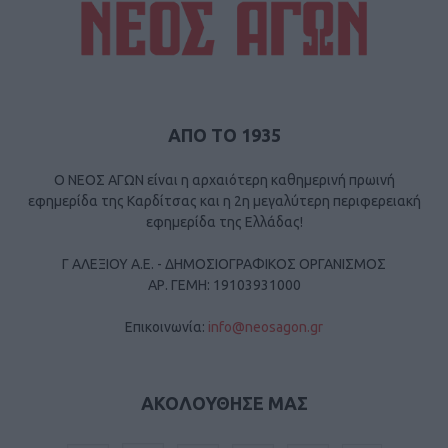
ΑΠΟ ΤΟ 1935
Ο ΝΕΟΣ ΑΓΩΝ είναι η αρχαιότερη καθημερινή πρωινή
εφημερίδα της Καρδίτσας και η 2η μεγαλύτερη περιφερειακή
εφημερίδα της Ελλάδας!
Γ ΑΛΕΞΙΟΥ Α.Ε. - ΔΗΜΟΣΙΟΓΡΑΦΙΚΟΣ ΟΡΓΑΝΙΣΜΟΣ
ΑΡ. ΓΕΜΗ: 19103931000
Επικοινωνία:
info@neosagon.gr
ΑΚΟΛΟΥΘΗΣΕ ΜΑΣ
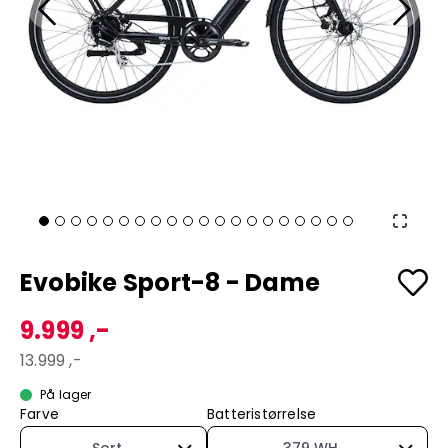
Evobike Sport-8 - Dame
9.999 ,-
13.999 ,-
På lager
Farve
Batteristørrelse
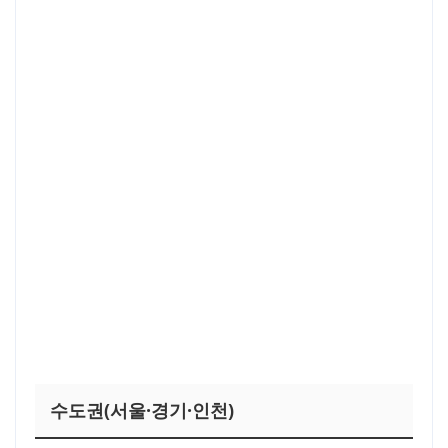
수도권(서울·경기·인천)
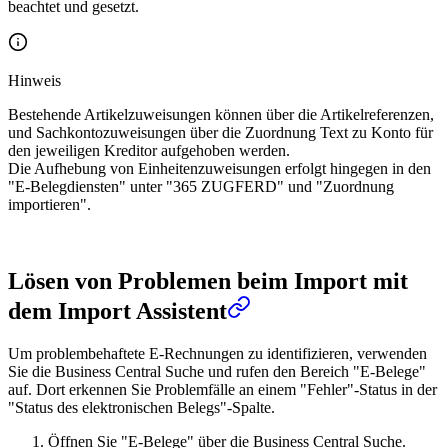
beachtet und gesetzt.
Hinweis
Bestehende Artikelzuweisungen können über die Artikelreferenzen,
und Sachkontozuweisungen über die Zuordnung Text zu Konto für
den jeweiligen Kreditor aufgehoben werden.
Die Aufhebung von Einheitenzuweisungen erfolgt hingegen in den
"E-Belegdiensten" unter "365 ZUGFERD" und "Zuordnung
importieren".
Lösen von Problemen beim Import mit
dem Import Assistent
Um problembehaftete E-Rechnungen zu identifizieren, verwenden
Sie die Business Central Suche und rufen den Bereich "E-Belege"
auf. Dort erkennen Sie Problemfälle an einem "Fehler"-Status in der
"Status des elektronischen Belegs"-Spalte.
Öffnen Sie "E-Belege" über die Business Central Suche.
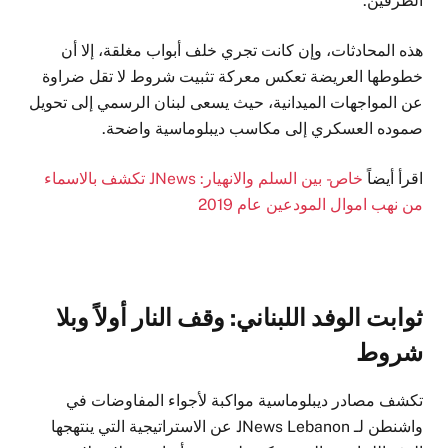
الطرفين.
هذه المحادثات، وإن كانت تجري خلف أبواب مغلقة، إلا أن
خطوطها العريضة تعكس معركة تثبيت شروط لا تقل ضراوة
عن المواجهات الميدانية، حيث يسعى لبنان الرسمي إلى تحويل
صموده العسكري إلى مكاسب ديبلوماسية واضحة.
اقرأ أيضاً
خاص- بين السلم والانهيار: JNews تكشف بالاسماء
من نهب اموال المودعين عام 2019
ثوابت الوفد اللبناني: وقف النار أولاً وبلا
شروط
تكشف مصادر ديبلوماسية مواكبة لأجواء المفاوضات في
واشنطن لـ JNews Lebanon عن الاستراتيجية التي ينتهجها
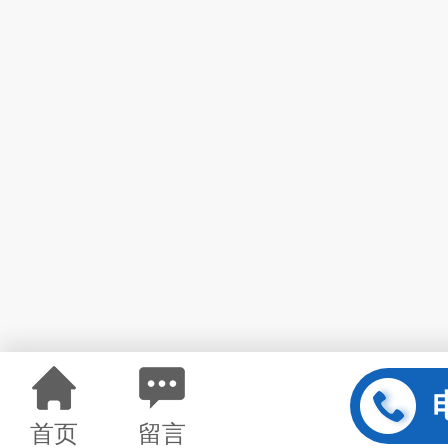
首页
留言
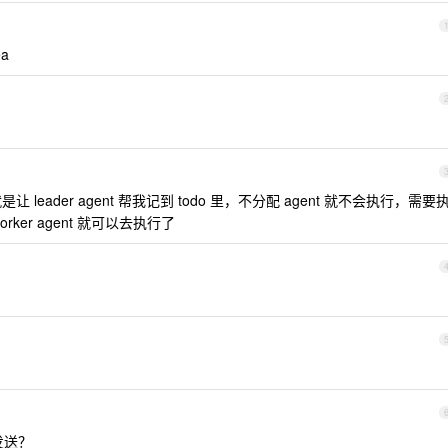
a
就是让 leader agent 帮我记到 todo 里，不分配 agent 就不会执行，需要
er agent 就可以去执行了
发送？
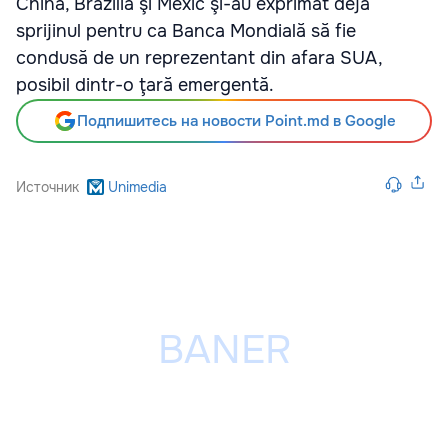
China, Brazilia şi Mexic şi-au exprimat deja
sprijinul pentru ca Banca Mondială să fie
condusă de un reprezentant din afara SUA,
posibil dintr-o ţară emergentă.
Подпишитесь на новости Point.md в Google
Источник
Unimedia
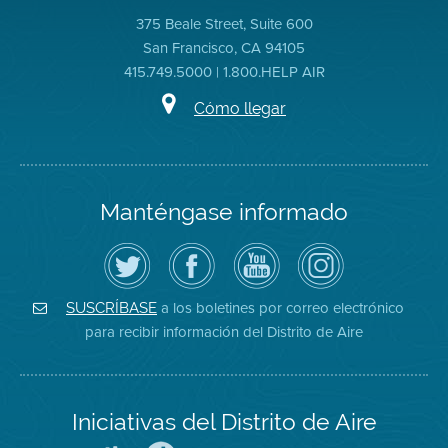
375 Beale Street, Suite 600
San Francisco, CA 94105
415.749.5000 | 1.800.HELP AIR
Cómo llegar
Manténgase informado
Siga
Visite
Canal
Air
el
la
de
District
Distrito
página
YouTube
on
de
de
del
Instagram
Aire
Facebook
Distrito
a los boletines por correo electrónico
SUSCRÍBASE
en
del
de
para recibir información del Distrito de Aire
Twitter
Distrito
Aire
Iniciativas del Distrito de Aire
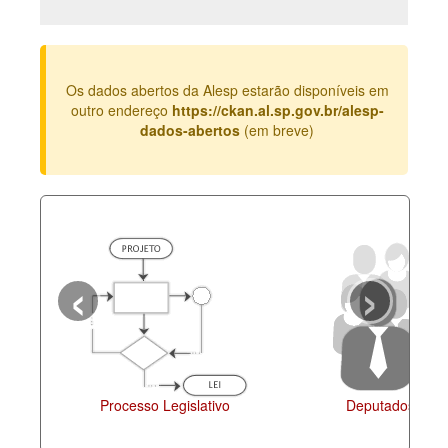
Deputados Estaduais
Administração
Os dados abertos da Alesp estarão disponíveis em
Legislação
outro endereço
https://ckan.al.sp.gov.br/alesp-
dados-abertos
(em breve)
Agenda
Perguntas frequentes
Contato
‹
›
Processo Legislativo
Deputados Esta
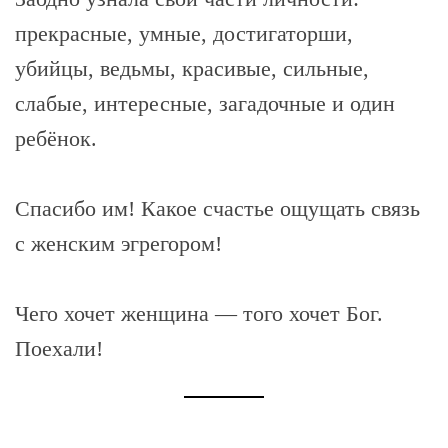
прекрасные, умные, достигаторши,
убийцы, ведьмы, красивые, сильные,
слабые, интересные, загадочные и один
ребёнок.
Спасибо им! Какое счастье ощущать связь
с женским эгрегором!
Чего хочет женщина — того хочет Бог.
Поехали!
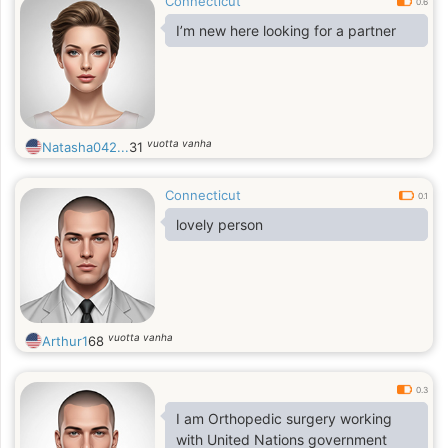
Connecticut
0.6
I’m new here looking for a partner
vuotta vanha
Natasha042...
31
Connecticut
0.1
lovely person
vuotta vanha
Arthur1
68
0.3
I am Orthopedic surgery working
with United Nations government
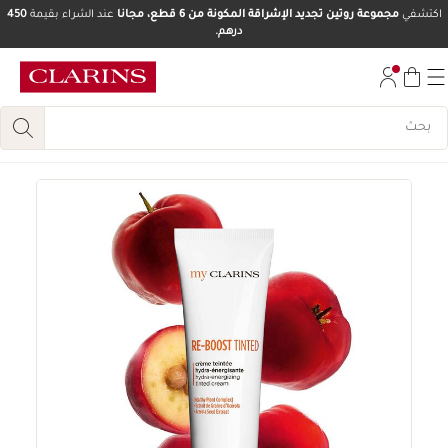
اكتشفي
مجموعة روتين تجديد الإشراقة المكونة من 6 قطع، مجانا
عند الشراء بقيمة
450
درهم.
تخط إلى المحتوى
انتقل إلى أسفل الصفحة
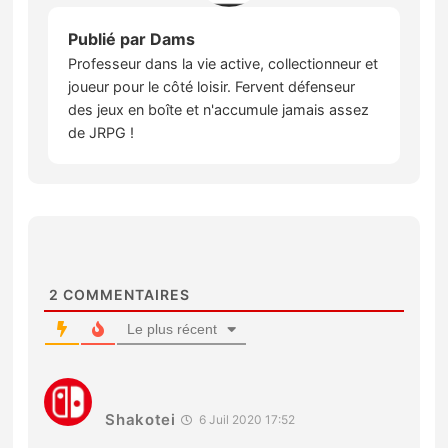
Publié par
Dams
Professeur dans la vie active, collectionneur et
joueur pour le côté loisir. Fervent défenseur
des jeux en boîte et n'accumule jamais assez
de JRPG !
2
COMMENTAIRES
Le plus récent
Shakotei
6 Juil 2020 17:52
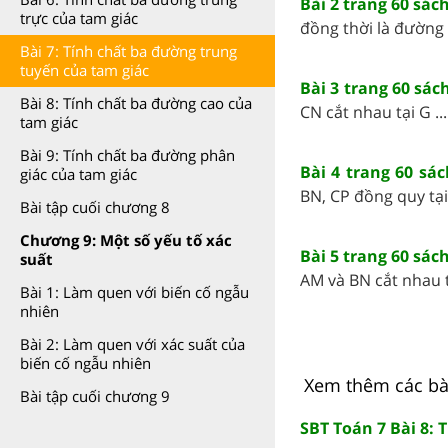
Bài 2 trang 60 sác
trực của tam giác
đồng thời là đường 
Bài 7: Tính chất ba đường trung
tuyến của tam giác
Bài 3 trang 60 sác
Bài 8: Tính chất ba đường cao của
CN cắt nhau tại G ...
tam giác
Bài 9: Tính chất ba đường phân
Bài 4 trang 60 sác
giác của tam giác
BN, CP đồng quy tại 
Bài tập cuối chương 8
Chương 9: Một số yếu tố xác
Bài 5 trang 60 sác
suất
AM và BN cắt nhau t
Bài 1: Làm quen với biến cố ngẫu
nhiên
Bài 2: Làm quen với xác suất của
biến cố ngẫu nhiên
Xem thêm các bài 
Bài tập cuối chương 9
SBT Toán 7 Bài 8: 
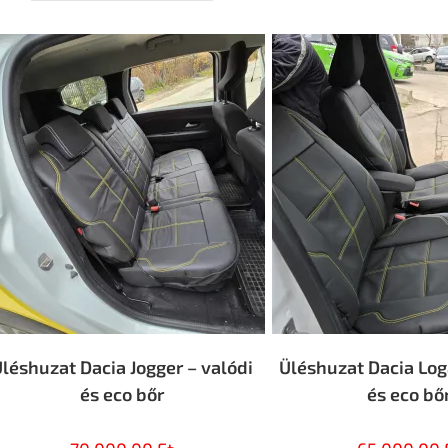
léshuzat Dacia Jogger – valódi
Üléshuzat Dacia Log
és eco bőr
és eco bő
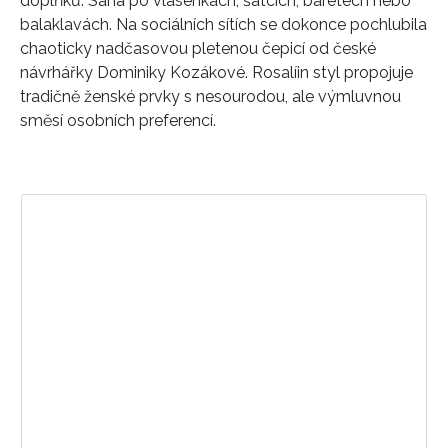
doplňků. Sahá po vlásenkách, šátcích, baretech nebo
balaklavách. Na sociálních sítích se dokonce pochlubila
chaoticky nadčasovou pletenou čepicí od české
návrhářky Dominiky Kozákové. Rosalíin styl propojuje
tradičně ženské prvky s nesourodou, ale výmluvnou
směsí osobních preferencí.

- **WHAT TO DO**: Repeat the lines above, starting at the first and stopping after the line that holds "condusă de un", with the pictures left out.

- **OUTPUT**:
ΑΠΟ ΤΟ 1935
Ο ΝΕΟΣ ΑΓΩΝ είναι η αρχαιότερη καθημερινή πρωινή
εφημερίδα της Καρδίτσας και η 2η μεγαλύτερη περιφερειακή
εφημερίδα της Ελλάδας!
Γ ΑΛΕΞΙΟΥ Α.Ε. - ΔΗΜΟΣΙΟΓΡΑΦΙΚΟΣ ΟΡΓΑΝΙΣΜΟΣ
ΑΡ. ΓΕΜΗ: 19103931000
Επικοινωνία:
info@neosagon.gr
ΑΚΟΛΟΥΘΗΣΕ ΜΑΣ
Evobike Sport-8 - Dame
9.999 ,-
13.999 ,-
På lager
Farve
Batteristørrelse
수도권(서울·경기·인천)
beachtet und gesetzt.
Hinweis
Bestehende Artikelzuweisungen können über die Artikelreferenzen,
und Sachkontozuweisungen über die Zuordnung Text zu Konto für
den jeweiligen Kreditor aufgehoben werden.
Die Aufhebung von Einheitenzuweisungen erfolgt hingegen in den
"E-Belegdiensten" unter "365 ZUGFERD" und "Zuordnung
importieren".
Lösen von Problemen beim Import mit
dem Import Assistent
Um problembehaftete E-Rechnungen zu identifizieren, verwenden
Sie die Business Central Suche und rufen den Bereich "E-Belege"
auf. Dort erkennen Sie Problemfälle an einem "Fehler"-Status in der
"Status des elektronischen Belegs"-Spalte.
Öffnen Sie "E-Belege" über die Business Central Suche.
الطرفين.
هذه المحادثات، وإن كانت تجري خلف أبواب مغلقة، إلا أن
خطوطها العريضة تعكس معركة تثبيت شروط لا تقل ضراوة
عن المواجهات الميدانية، حيث يسعى لبنان الرسمي إلى تحويل
صموده العسكري إلى مكاسب ديبلوماسية واضحة.
اقرأ أيضاً
خاص- بين السلم والانهيار: JNews تكشف بالاسماء
من نهب اموال المودعين عام 2019
ثوابت الوفد اللبناني: وقف النار أولاً وبلا
شروط
تكشف مصادر ديبلوماسية مواكبة لأجواء المفاوضات في
واشنطن لـ JNews Lebanon عن الاستراتيجية التي ينتهجها
首页
留言
a
就是让 leader agent 帮我记到 todo 里，不分配 agent 就不会执行，需要
er agent 就可以去执行了
发送？
China, Brazilia şi Mexic şi-au exprimat deja
sprijinul pentru ca Banca Mondială să fie
condusă de un reprezentant din afara SUA,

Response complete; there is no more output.